--- Problem description ---
Please reproduce the lines of the records below from the one holding "(A) constitutes slander, libel, or" through the one holding "2,933 Sq.Ft.", inclusive, skipping all pictures.

--- Supplied data ---
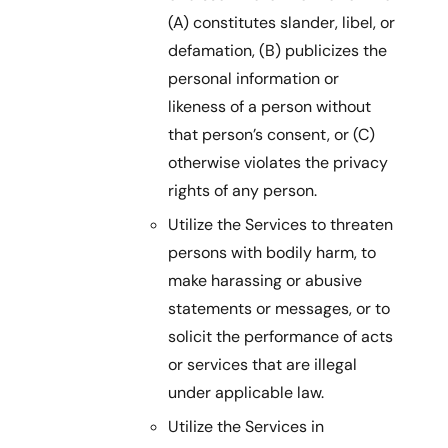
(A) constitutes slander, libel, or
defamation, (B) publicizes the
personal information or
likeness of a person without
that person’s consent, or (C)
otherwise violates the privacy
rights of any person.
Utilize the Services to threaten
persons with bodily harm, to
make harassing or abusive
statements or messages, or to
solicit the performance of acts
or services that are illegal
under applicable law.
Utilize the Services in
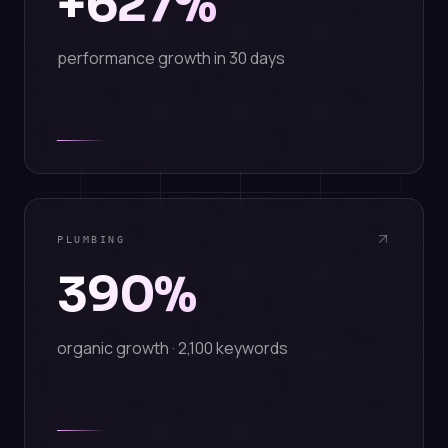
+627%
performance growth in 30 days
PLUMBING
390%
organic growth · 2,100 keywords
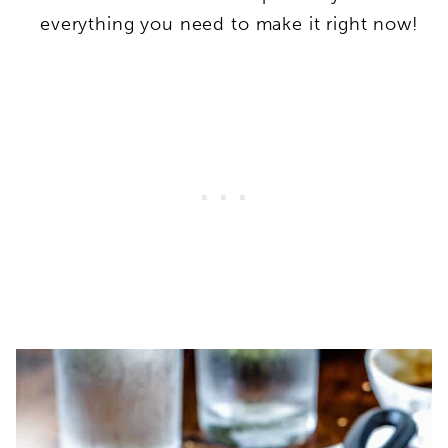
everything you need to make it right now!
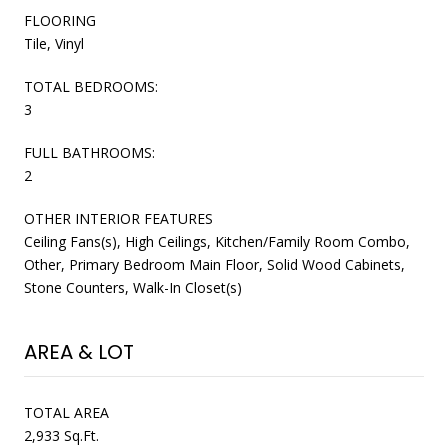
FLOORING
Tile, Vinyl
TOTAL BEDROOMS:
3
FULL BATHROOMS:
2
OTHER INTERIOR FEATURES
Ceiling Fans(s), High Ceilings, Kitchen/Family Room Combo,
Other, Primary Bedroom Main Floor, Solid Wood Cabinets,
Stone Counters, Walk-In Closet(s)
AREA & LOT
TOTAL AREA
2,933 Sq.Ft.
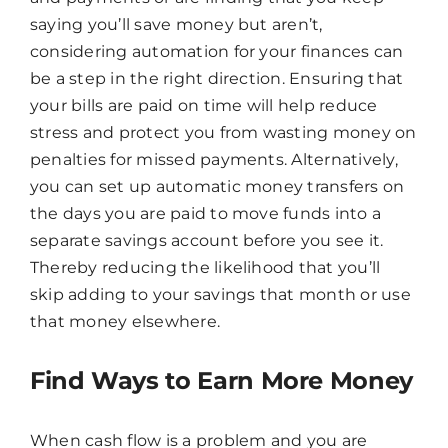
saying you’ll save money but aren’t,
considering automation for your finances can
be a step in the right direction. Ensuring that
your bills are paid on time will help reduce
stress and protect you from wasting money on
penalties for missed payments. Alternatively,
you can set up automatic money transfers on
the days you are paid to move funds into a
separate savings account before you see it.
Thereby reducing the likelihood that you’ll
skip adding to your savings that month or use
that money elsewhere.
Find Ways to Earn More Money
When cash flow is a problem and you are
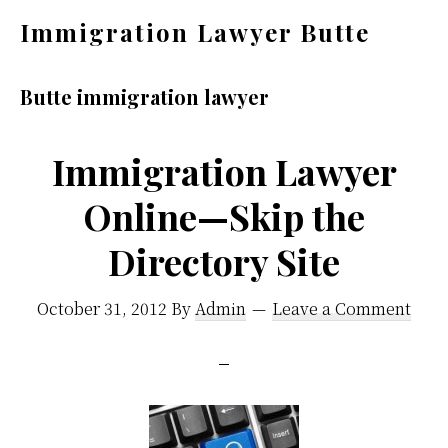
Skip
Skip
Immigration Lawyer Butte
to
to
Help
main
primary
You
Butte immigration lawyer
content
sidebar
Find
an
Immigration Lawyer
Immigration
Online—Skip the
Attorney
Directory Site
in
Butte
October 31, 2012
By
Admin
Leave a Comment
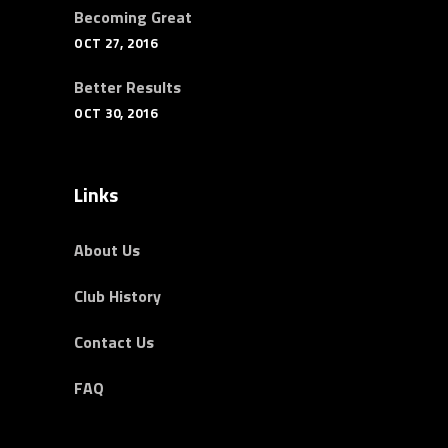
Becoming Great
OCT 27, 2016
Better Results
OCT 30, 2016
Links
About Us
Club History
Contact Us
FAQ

...

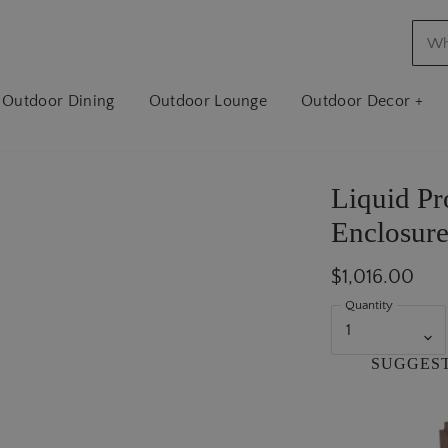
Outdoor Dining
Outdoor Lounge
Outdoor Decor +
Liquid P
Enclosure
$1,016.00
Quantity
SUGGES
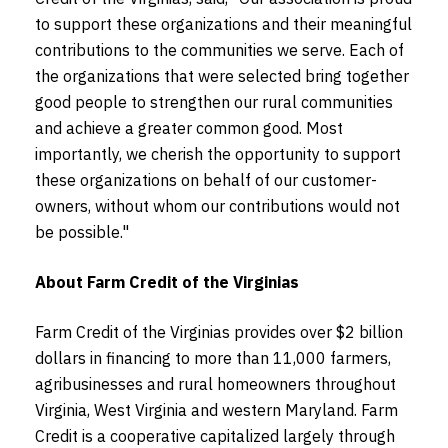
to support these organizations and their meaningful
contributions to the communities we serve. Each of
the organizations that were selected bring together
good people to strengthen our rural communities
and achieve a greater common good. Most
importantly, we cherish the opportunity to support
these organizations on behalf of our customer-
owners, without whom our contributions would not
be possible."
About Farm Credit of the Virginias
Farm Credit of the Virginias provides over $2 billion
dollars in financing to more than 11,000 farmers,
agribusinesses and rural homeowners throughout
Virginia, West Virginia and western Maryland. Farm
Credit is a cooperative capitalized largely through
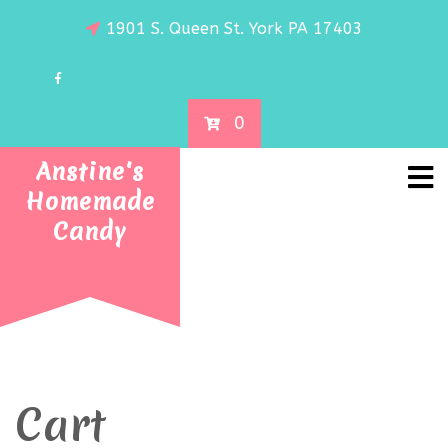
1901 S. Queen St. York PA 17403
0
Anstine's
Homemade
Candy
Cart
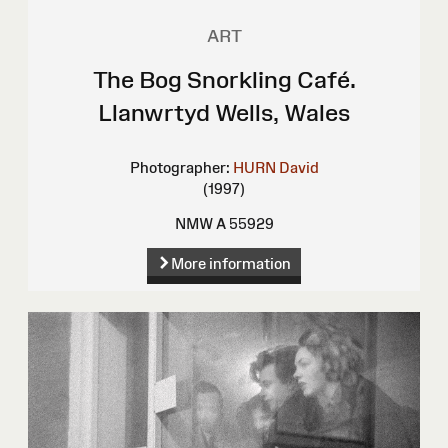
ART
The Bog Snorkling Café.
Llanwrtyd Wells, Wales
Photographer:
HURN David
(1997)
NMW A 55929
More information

* * *

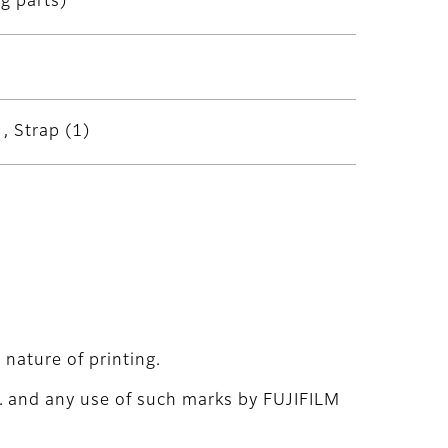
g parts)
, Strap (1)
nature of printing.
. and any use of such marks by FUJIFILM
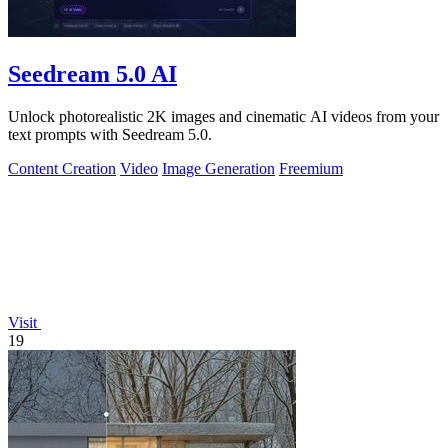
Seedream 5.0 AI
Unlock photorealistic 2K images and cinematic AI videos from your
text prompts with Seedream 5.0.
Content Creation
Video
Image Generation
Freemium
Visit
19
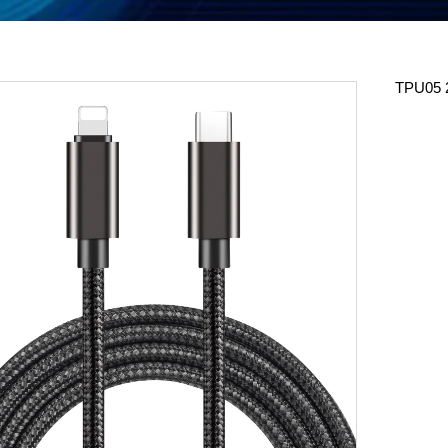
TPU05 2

--- Solution for this problem ---
(A) constitutes slander, libel, or
defamation, (B) publicizes the
personal information or
likeness of a person without
that person’s consent, or (C)
otherwise violates the privacy
rights of any person.
Utilize the Services to threaten
persons with bodily harm, to
make harassing or abusive
statements or messages, or to
solicit the performance of acts
or services that are illegal
under applicable law.
Utilize the Services in
+627%
performance growth in 30 days
PLUMBING
390%
organic growth · 2,100 keywords
everything you need to make it right now!
FLOORING
Tile, Vinyl
TOTAL BEDROOMS:
3
FULL BATHROOMS:
2
OTHER INTERIOR FEATURES
Ceiling Fans(s), High Ceilings, Kitchen/Family Room Combo,
Other, Primary Bedroom Main Floor, Solid Wood Cabinets,
Stone Counters, Walk-In Closet(s)
AREA & LOT
TOTAL AREA
2,933 Sq.Ft.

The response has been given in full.